**MATERIAL TO PROCESS**
((

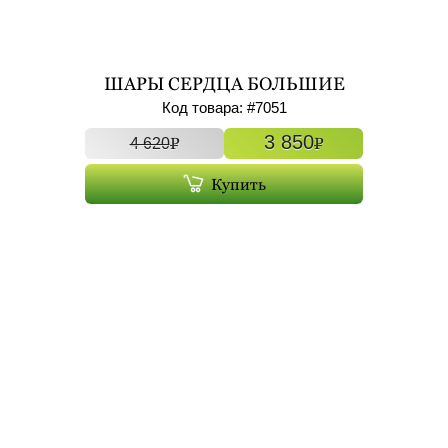
ШАРЫ СЕРДЦА БОЛЬШИЕ
ФОЛЬГИРОВАННЫЕ С ГЕЛИЕМ
Код товара: #
7051
7ШТ АРТ. 7051
3 850
P
P
4 620
Купить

))

**EXERCISE PROMPT**
All of the entries above should be duplicated exactly, except for the pictures.

**ANSWER TO THE EXERCISE**
ШАРЫ СЕРДЦА БОЛЬШИЕ
ФОЛЬГИРОВАННЫЕ С ГЕЛИЕМ
Код товара: #
7051
7ШТ АРТ. 7051
3 850
P
P
4 620
Купить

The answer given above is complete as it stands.